For real-time PCR, DNA was extracted from intestinal biopsies with the MagNA Pure LC Total Nucleic Acid Isolation Kit (Roche Diagnostics, Mannheim, Germany) using the MagNA Pure LC 2.0 instrument according to the manufacturer’s instructions. Purified DNA was eluted in a volume of 200 µL, and 10 µL was applied for qPCR analysis with the RealStar CMV PCR Kit 1.2 (Altona Diagnostics, Hamburg, Germany) licensed for diagnostic use. External positive controls ranging from 10 to 104 CMV units and an internal heterologous amplification system are supplied to determine the detection limit, the pathogen load and to identify possible PCR inhibition. The specificity of the assay is guaranteed by an oligonucleotide probe, which binds exclusively to the amplified product.

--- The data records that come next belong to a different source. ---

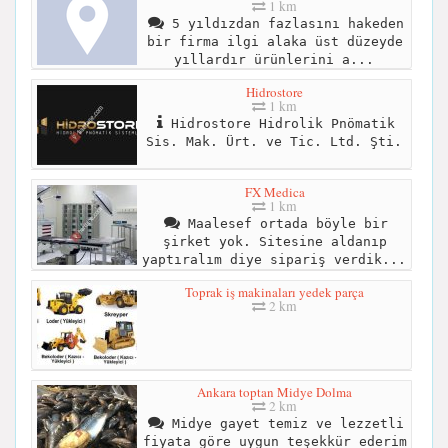
1 km
5 yıldızdan fazlasını hakeden
bir firma ilgi alaka üst düzeyde
yıllardır ürünlerini a...
Hidrostore
1 km
Hidrostore Hidrolik Pnömatik
Sis. Mak. Ürt. ve Tic. Ltd. Şti.
FX Medica
1 km
Maalesef ortada böyle bir
şirket yok. Sitesine aldanıp
yaptıralım diye sipariş verdik...
Toprak iş makinaları yedek parça
2 km
Ankara toptan Midye Dolma
2 km
Midye gayet temiz ve lezzetli
fiyata göre uygun teşekkür ederim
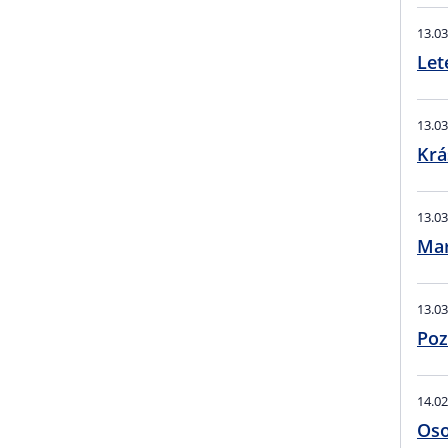
13.03
Let
13.03
Krá
13.03
Mar
13.03
Poz
14.02
Osob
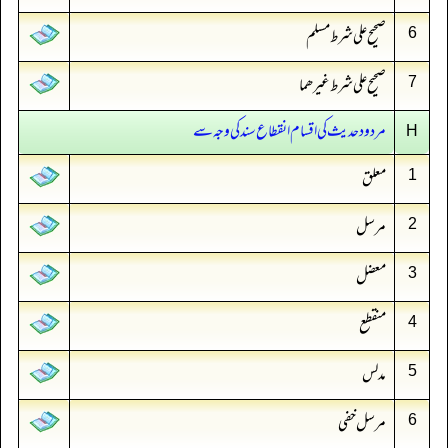
صحیح علی شرط مسلم
6
صحیح علی شرط غیرھما
7
مردود حدیث کی اقسام انقطاع سند کی وجہ سے
H
معلق
1
مرسل
2
معضل
3
منقطع
4
مدلس
5
مرسل خفی
6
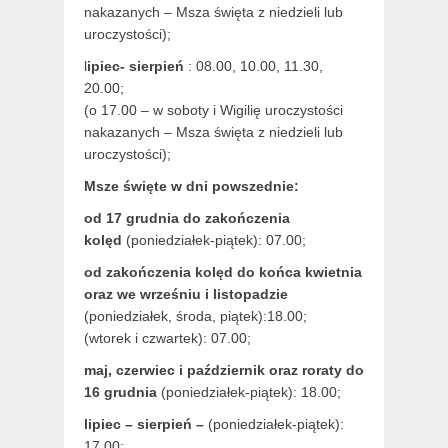
nakazanych – Msza święta z niedzieli lub
uroczystości);
l
ipiec- sierpień
: 08.00, 10.00, 11.30,
20.00;
(o 17.00 – w soboty i Wigilię uroczystości
nakazanych – Msza święta z niedzieli lub
uroczystości);
Msze święte w dni powszednie:
od 17 grudnia
do zakończenia
kolęd
(poniedziałek-piątek): 07.00;
od zakończenia kolęd do końca kwietnia
oraz we wrześniu i listopadzie
(
poniedziałek, środa, piątek):18.00;
(wtorek i czwartek): 07.00;
maj,
czerwiec i październik oraz roraty do
16 grudnia
(poniedziałek-piątek): 18.00;
lipiec – sierpień –
(poniedziałek-piątek):
17.00;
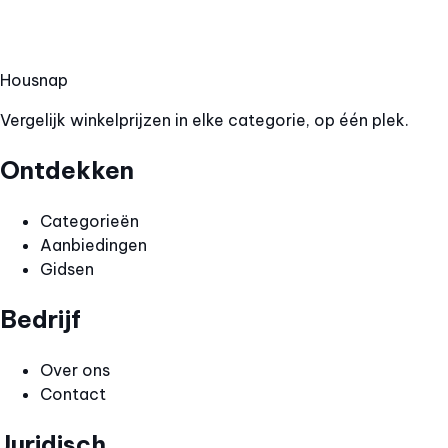
Hous
nap
Vergelijk winkelprijzen in elke categorie, op één plek.
Ontdekken
Categorieën
Aanbiedingen
Gidsen
Bedrijf
Over ons
Contact
Juridisch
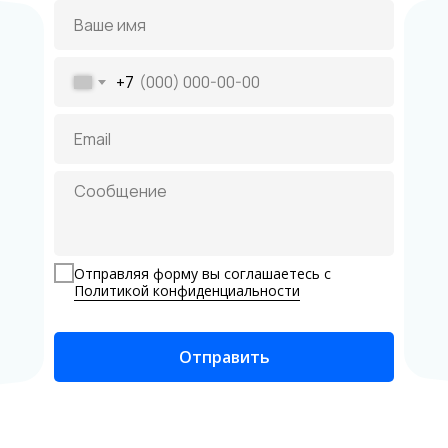
+7
Отправляя форму вы соглашаетесь с
Политикой конфиденциальности
Отправить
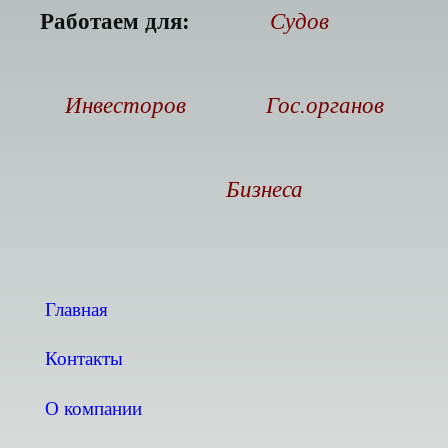
Работаем для:
Судов
Инвесторов
Гос.органов
Бизнеса
Главная
Контакты
О компании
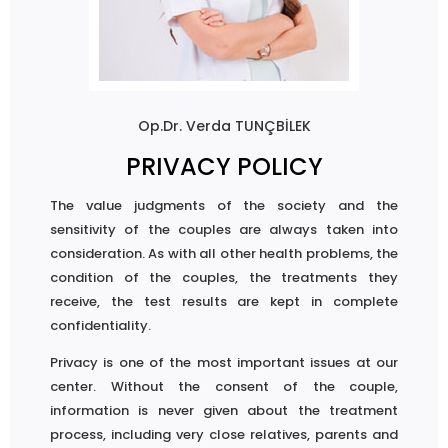
Op.Dr. Verda TUNÇBİLEK
PRIVACY POLICY
The value judgments of the society and the
sensitivity of the couples are always taken into
consideration. As with all other health problems, the
condition of the couples, the treatments they
receive, the test results are kept in complete
confidentiality.
Privacy is one of the most important issues at our
center. Without the consent of the couple,
information is never given about the treatment
process, including very close relatives, parents and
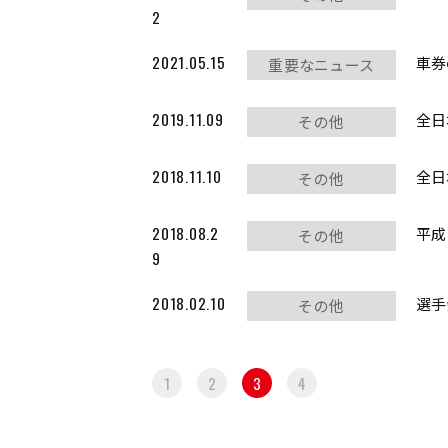
2
2021.05.15
車券
重要なニュース
2019.11.09
全日
その他
2018.11.10
全日
その他
2018.08.2
平成
その他
9
2018.02.10
選手
その他
1
2
3
4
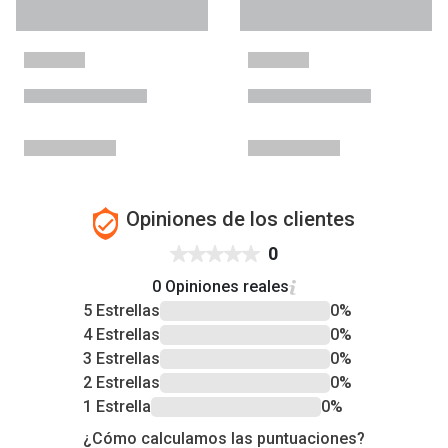
Opiniones de los clientes
0
0 Opiniones reales
5 Estrellas
0%
4 Estrellas
0%
3 Estrellas
0%
2 Estrellas
0%
1 Estrella
0%
¿Cómo calculamos las puntuaciones?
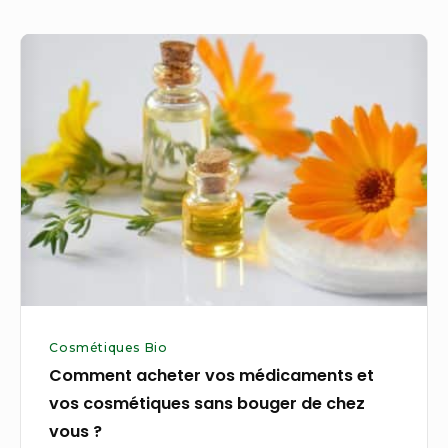
sensibles
Comment
acheter
vos
médicaments
et
vos
cosmétiques
sans
bouger
de
chez
Cosmétiques Bio
vous
Comment acheter vos médicaments et
?
vos cosmétiques sans bouger de chez
vous ?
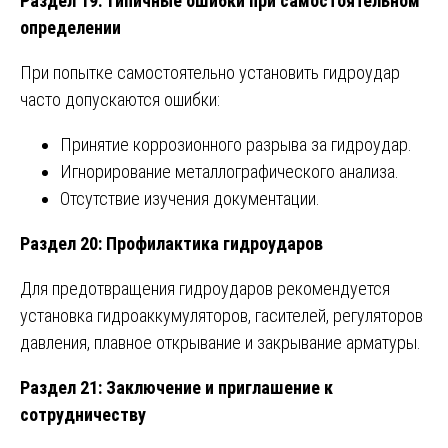
Раздел 19: Типичные ошибки при самостоятельном
определении
При попытке самостоятельно установить гидроудар
часто допускаются ошибки:
Принятие коррозионного разрыва за гидроудар.
Игнорирование металлографического анализа.
Отсутствие изучения документации.
Раздел 20: Профилактика гидроударов
Для предотвращения гидроударов рекомендуется
установка гидроаккумуляторов, гасителей, регуляторов
давления, плавное открывание и закрывание арматуры.
Раздел 21: Заключение и приглашение к
сотрудничеству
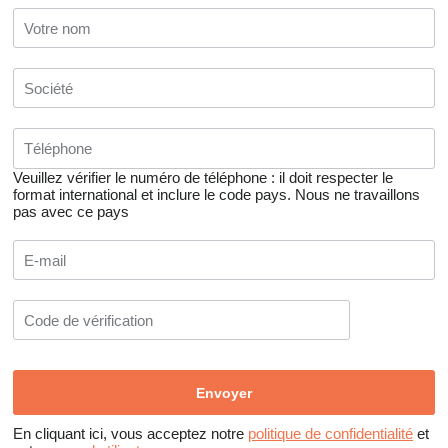
Veuillez vérifier le numéro de téléphone : il doit respecter le
format international et inclure le code pays.
Nous ne travaillons
pas avec ce pays
En cliquant ici, vous acceptez notre
politique de confidentialité
et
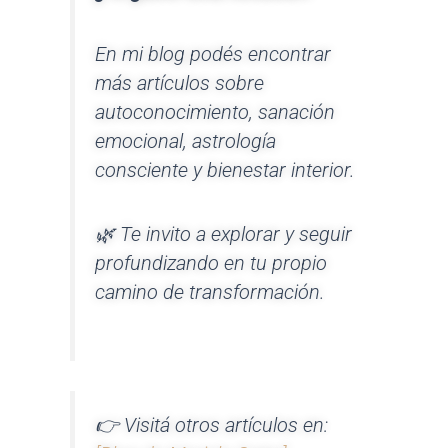
En mi blog podés encontrar
más artículos sobre
autoconocimiento, sanación
emocional, astrología
consciente y bienestar interior.
🌿 Te invito a explorar y seguir
profundizando en tu propio
camino de transformación.
👉 Visitá otros artículos en:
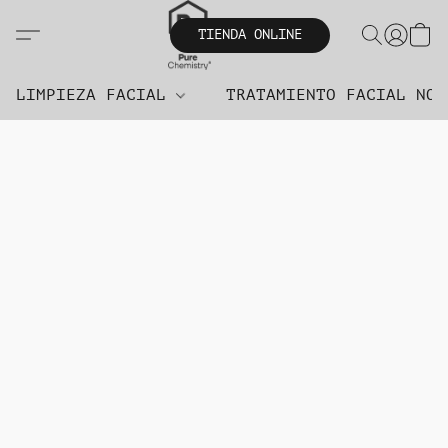
TIENDA ONLINE
LIMPIEZA FACIAL
TRATAMIENTO FACIAL NO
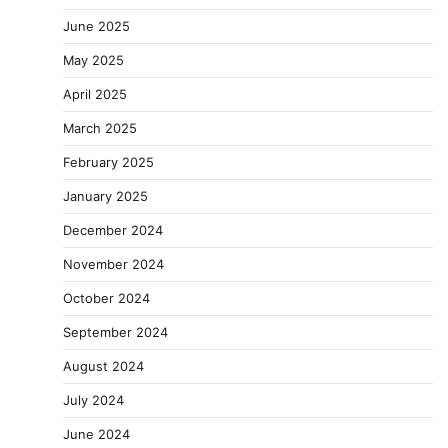
June 2025
May 2025
April 2025
March 2025
February 2025
January 2025
December 2024
November 2024
October 2024
September 2024
August 2024
July 2024
June 2024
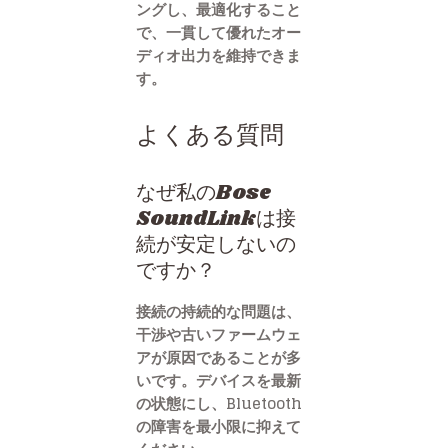
ングし、最適化すること
で、一貫して優れたオー
ディオ出力を維持できま
す。
よくある質問
なぜ私のBose
SoundLinkは接
続が安定しないの
ですか？
接続の持続的な問題は、
干渉や古いファームウェ
アが原因であることが多
いです。デバイスを最新
の状態にし、Bluetooth
の障害を最小限に抑えて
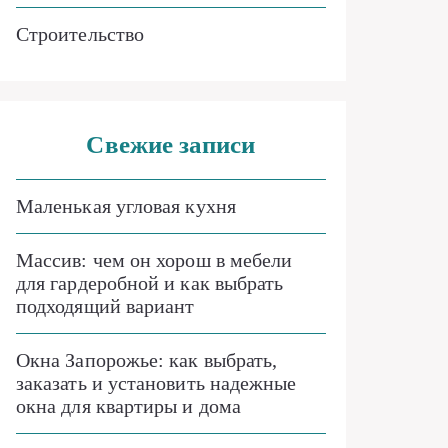
Строительство
Свежие записи
Маленькая угловая кухня
Массив: чем он хорош в мебели
для гардеробной и как выбрать
подходящий вариант
Окна Запорожье: как выбрать,
заказать и установить надежные
окна для квартиры и дома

The limit for CMV detection was <20 copies/mg tissue.

Statistical analysis

Quantitative variables are described as medians and percentages. Categorical data were analysed using Fisher’s exact test. For continuous data, a Mann-Whitney test was performed. Odds ratio (ORs) were calculated when appropriate. The sensitivity, specificity, positive predictive value (PPV) and negative predictive value (NPV) were used by using a conventional two-by-two table.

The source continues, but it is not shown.